What's your time machine?
Is it Springsteen or Teenage Dream?
What's your takes you back?
Your first falling in love soundtrack
(A Song for Everything by Maren Morris)
As I was making a playlist of my favourite songs from 2019 that included A Song for Everything by Maren Morris, I was struck by the number of them that had lyrics about memories. Maybe every year it's like that, but I was super aware this year with my Revive55 Project.

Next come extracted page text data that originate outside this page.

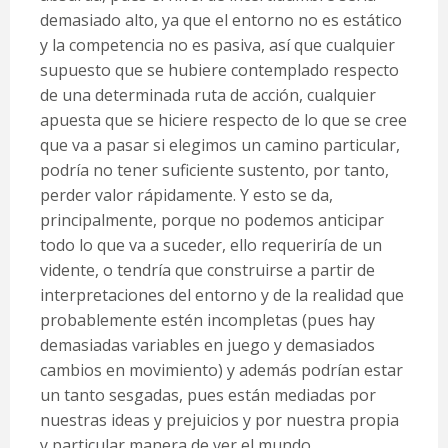
demasiado alto, ya que el entorno no es estático
y la competencia no es pasiva, así que cualquier
supuesto que se hubiere contemplado respecto
de una determinada ruta de acción, cualquier
apuesta que se hiciere respecto de lo que se cree
que va a pasar si elegimos un camino particular,
podría no tener suficiente sustento, por tanto,
perder valor rápidamente. Y esto se da,
principalmente, porque no podemos anticipar
todo lo que va a suceder, ello requeriría de un
vidente, o tendría que construirse a partir de
interpretaciones del entorno y de la realidad que
probablemente estén incompletas (pues hay
demasiadas variables en juego y demasiados
cambios en movimiento) y además podrían estar
un tanto sesgadas, pues están mediadas por
nuestras ideas y prejuicios y por nuestra propia
y particular manera de ver el mundo.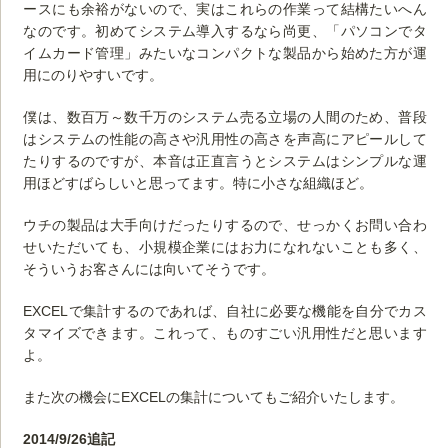
ースにも余裕がないので、実はこれらの作業って結構たいへん
なのです。初めてシステム導入するなら尚更、「パソコンでタ
イムカード管理」みたいなコンパクトな製品から始めた方が運
用にのりやすいです。
僕は、数百万～数千万のシステム売る立場の人間のため、普段
はシステムの性能の高さや汎用性の高さを声高にアピールして
たりするのですが、本音は正直言うとシステムはシンプルな運
用ほどすばらしいと思ってます。特に小さな組織ほど。
ウチの製品は大手向けだったりするので、せっかくお問い合わ
せいただいても、小規模企業にはお力になれないことも多く、
そういうお客さんには向いてそうです。
EXCELで集計するのであれば、自社に必要な機能を自分でカス
タマイズできます。これって、ものすごい汎用性だと思います
よ。
また次の機会にEXCELの集計についてもご紹介いたします。
2014/9/26追記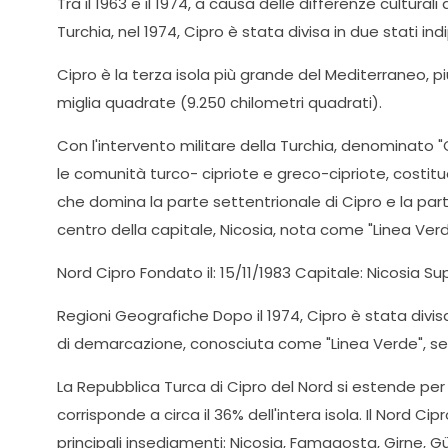
Tra il 1963 e il 1974, a causa delle differenze cultural
Turchia, nel 1974, Cipro è stata divisa in due stati i
Cipro è la terza isola più grande del Mediterraneo, pi
miglia quadrate (9.250 chilometri quadrati).
Con l'intervento militare della Turchia, denominato "O
le comunità turco- cipriote e greco-cipriote, costitue
che domina la parte settentrionale di Cipro e la part
centro della capitale, Nicosia, nota come "Linea Verd
Nord Cipro Fondato il: 15/11/1983 Capitale: Nicosia S
Regioni Geografiche Dopo il 1974, Cipro è stata divisa 
di demarcazione, conosciuta come "Linea Verde", separa
La Repubblica Turca di Cipro del Nord si estende per 
corrisponde a circa il 36% dell'intera isola. Il Nord 
principali insediamenti: Nicosia, Famagosta, Girne, Güz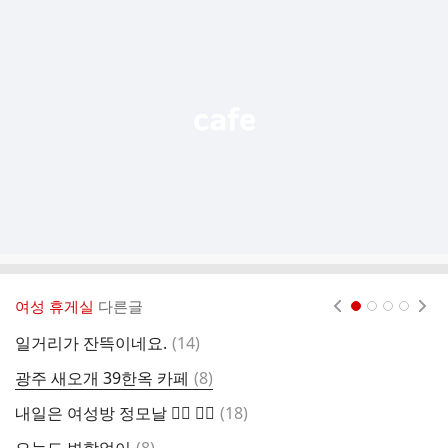
가
기
능
열
기
여성 휴게실
다른글
현재페이지 1
2
3
4
댓
일거리가 잔뜩이네요.
(
14
)
글
댓
광주 새오개 39한옥 카페
(
8
)
이
글
댓
내일은 여성방 정모날 🙇‍♀️ 🙇‍♀️
(
18
)
아
글
댓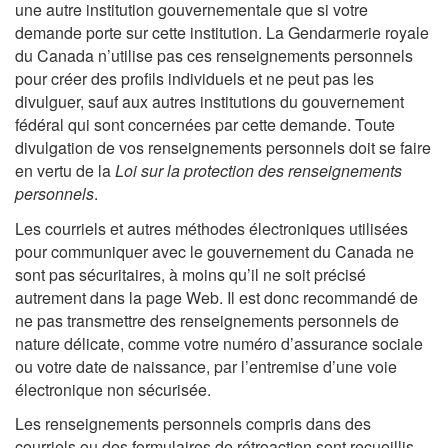
une autre institution gouvernementale que si votre
demande porte sur cette institution. La Gendarmerie royale
du Canada n’utilise pas ces renseignements personnels
pour créer des profils individuels et ne peut pas les
divulguer, sauf aux autres institutions du gouvernement
fédéral qui sont concernées par cette demande. Toute
divulgation de vos renseignements personnels doit se faire
en vertu de la
Loi sur la protection des renseignements
personnels
.
Les courriels et autres méthodes électroniques utilisées
pour communiquer avec le gouvernement du Canada ne
sont pas sécuritaires, à moins qu’il ne soit précisé
autrement dans la page Web. Il est donc recommandé de
ne pas transmettre des renseignements personnels de
nature délicate, comme votre numéro d’assurance sociale
ou votre date de naissance, par l’entremise d’une voie
électronique non sécurisée.
Les renseignements personnels compris dans des
courriels ou des formulaires de rétroaction sont recueillis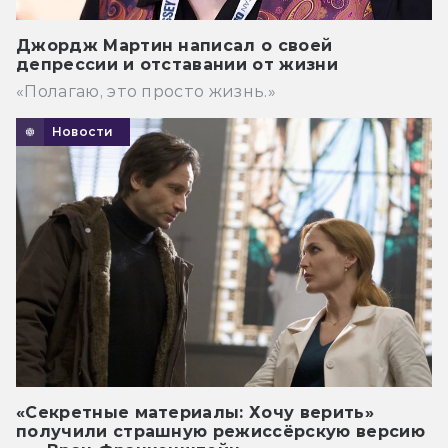
Джордж Мартин написал о своей
депрессии и отставании от жизни
«Полагаю, это просто жизнь.»
Новости
«Секретные материалы: Хочу верить»
получили страшную режиссёрскую версию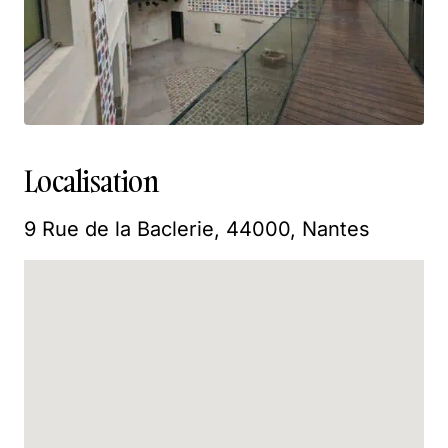
Localisation
9 Rue de la Baclerie, 44000, Nantes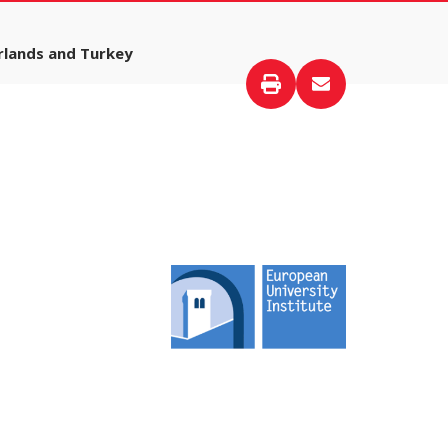
rlands and Turkey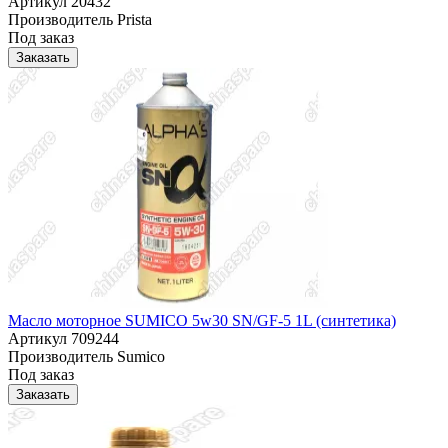
Артикул
20432
Производитель
Prista
Под заказ
Заказать
Масло моторное SUMICO 5w30 SN/GF-5 1L (синтетика)
Артикул
709244
Производитель
Sumico
Под заказ
Заказать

Listening to the songs and hearing these lyrics, made me think of making a memories playlist. It's like the memorable photos folder I wrote about a couple of months ago. You can read that post by clicking here.
The new memories playlist includes songs that remind me of a special memory, a person, a place or event.
It's an extension to the playlist I mentioned in my post "Playlist of my Life". In that post, I was talking about my childhood and university days. I had made a playlist of my favourite childhood songs and I could remember where I was when I used to listen to them.
Taking inspiration from another song from my 2019 playlist, I decided to go one step further. What about moments throughout our life?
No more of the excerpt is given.